Photo via Shutterstock.

Looking for your new favorite running spot in Buenos Aires? Look no further, because as of January 2018, the Rubén Darío park, in Recoleta (where the Fine Arts Museum is), will have a brand new 1,280 meter running track (.795 miles for those of you who still refuse to join the metric system).

Instead of just painting a line on the pavement and drawing a picture of a runner on one side, the board of Commune Number 2 (that’s what Recoleta is called, you know) decided to spend 17 million pesos (roughly US $1 million) on an authentic synthetic running track.

Every day, hundreds of porteños use the area to run and play sports. However, the park was not designed for these purposes, so runners are forced to either run on the concrete, which is terrible for your knees, or run on the grass, which wears down the lawn. In both of these cases, joggers constantly have to look out for cyclists and pedestrians and vice versa, and that doesn’t usually end well.

This won’t just be your everyday outdoor running track.

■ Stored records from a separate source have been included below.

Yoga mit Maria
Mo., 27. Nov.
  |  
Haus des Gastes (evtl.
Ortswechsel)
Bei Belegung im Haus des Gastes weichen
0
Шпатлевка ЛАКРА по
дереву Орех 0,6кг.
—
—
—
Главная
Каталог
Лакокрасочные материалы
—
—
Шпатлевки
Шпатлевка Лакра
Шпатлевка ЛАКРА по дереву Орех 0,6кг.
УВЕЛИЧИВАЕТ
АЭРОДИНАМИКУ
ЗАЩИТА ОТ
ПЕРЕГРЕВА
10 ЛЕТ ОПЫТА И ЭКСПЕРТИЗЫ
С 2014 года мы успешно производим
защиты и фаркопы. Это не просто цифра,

Part of the project also includes the installation of a “Sports Performance Monitoring System” in the park.

What is a “Sports Performance Monitoring System?” Don’t worry, it is much simpler than it sounds.

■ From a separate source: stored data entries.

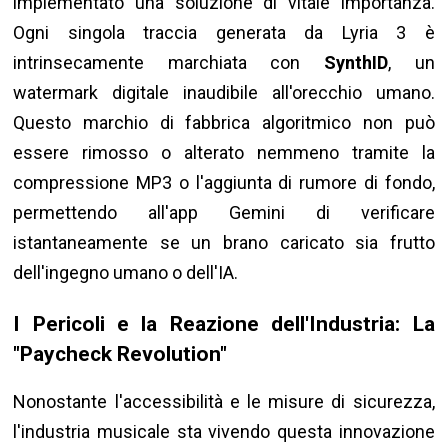
implementato una soluzione di vitale importanza.
Ogni singola traccia generata da Lyria 3 è
intrinsecamente marchiata con
SynthID
, un
watermark digitale inaudibile all'orecchio umano.
Questo marchio di fabbrica algoritmico non può
essere rimosso o alterato nemmeno tramite la
compressione MP3 o l'aggiunta di rumore di fondo,
permettendo all'app Gemini di verificare
istantaneamente se un brano caricato sia frutto
dell'ingegno umano o dell'IA.
I Pericoli e la Reazione dell'Industria: La
"Paycheck Revolution"
Nonostante l'accessibilità e le misure di sicurezza,
l'industria musicale sta vivendo questa innovazione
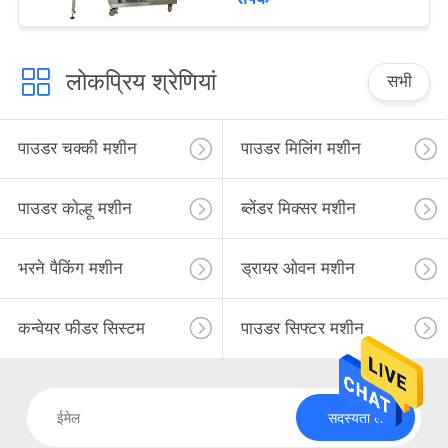
लोकप्रिय श्रेणियां
सभी
पाउडर चक्की मशीन
पाउडर मिलिंग मशीन
पाउडर कोल्हू मशीन
ब्लेंडर मिक्सर मशीन
भरने पैकिंग मशीन
ड्रायर ओवन मशीन
कन्वेयर फीडर सिस्टम
पाउडर सिफ्टर मशीन
सदस्यता लें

A combination of sensors in the ground and in the air above the track will allow runners to track their distance, time, speed, and pace. To connect to the sensors, runners just need to wear a bracelet that contains a special chip. Near the center of the park, there will be a “totem pole” with a touch screen that allows runners to check their personal data.

Photo via La Nacion. Yellow dots represent ground-level sensors, and empty dots represent elevated sensors.
Photo via La Nacion. Yellow dots represent ground-level sensors, and empty dots represent elevated sensors.

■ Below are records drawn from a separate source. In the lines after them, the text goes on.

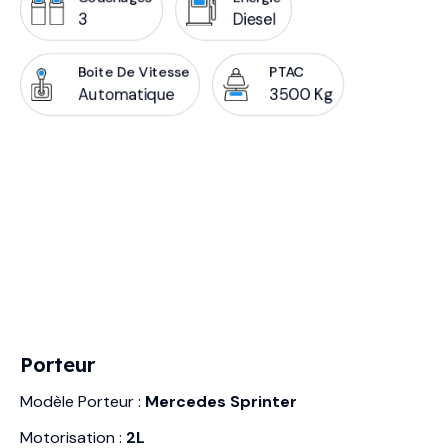
3
Diesel
Boite De Vitesse
PTAC
Automatique
3500 Kg
Porteur
Modèle Porteur :
Mercedes Sprinter
Motorisation :
2L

15,000 of these bracelets will be distributed, free of charge, to residents of Recoleta who want one.

In the interest of preventing injuries, the track will be made from a special synthetic material that eases the impact of running. Special areas for stretching and other aerobic exercises will also be designated.

The track will be built around the perimeter of the park, running along the avenues of Figueroa Alcorta, Pueyrredón, Libertador, and Austria.

Work is expected to start next month, and should be completed by the end of January 2018.